C’est ainsi que Bis quitta ses parents pour suivre le crapaud et le lézard. Je vous ai déjà expliqué que cette rainette avait une fâcheuse tendance à reprendre pour son compte ce que le dernier disait.

Elle n’avait pas vraiment d’idées propres, et refusait d’affronter celles des autres au risque de les contredire. Il est plus simple disait-elle « d’être dans le vent », suivant toutes les modes qui passent.

Mais la mode, c’est ce qui sera démodé, pensa Zakou. Et être dans le vent… c’est le propre des feuilles mortes ! Dans toutes les discussions, Bis ne faisait que répéter avec insouciance ce que les autres affirmaient devant elle.

Quand à Bof le crapaud, il n’avait pas plus d’avis que d’envies. Répondant toujours « Bof, peu importe », il n’était motivé que pour paresser, et en faire le moins possible.

Zakou répéta le conseil que Philothée en partant lui avait donné  : ne pas ramener trop de provisions à la fois, de peur qu’il ne se rappelle plus où les ranger et qu’elles pourrissent. « N’oublie pas : pas plus que 3 ou 4 graines ! »

L’écureuil accompagne donc les trois compères qui s’en vont ainsi au bord de l’eau, tandis que Bis ne cesse de répéter « Pas plus que 3 ou 4 graines. N’oublie pas : pas plus que 3 ou 4 graines ! »

Or ils passèrent devant un aulne.
Là ! Qu’est-ce que c’est ? On dirait du sang sur ce bois rouge…

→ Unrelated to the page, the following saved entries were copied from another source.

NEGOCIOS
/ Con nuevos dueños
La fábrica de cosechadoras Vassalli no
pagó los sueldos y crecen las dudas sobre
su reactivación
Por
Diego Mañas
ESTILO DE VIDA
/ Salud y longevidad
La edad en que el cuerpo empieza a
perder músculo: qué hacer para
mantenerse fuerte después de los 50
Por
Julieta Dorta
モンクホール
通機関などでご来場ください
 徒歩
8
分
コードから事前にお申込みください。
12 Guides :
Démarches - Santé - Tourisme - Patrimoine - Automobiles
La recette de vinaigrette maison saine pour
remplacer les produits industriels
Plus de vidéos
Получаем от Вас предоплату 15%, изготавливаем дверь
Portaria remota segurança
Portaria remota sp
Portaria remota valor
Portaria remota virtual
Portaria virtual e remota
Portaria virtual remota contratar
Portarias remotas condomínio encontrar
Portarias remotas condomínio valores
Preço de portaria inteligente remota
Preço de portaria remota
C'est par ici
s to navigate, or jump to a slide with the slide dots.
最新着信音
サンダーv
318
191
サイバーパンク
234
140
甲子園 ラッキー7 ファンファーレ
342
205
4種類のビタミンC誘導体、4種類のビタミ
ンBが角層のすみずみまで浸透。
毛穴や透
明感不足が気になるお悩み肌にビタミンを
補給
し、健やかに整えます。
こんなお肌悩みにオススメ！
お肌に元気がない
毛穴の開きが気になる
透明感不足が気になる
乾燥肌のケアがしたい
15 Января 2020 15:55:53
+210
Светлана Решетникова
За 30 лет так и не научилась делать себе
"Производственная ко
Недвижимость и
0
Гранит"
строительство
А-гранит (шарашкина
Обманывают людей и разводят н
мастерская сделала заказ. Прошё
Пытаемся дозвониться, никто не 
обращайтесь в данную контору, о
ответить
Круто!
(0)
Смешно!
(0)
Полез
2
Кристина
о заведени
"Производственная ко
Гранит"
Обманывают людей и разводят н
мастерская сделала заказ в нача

« Non, c’est sa sève qui rougit au contact de l’air, dit Bof. Je connais bien cet arbre dont les racines plongent jusqu’à l’eau. Il s’associe avec un champignon pour récupérer l’azote de l’air. L’aulne est le seul feuillu à produire des fruits semblables à de petites pommes de pin. »

Et Bis était toujours là à répéter « pas plus que 3 ou 4 graines ! »

« L’arbre n’est pas content de ce que tu dis, repris Bof. C’est peut-être pour cela que l’aulne est rouge de colère ? »

« Comment cela ? Les arbres ne parlent pas notre langage. Tu comprends ce qu’il disent ? »

« Ce n’est pas parce qu’ils n’ont pas de langue comme nous qu’ils ne peuvent pas communiquer, dit le crapaud.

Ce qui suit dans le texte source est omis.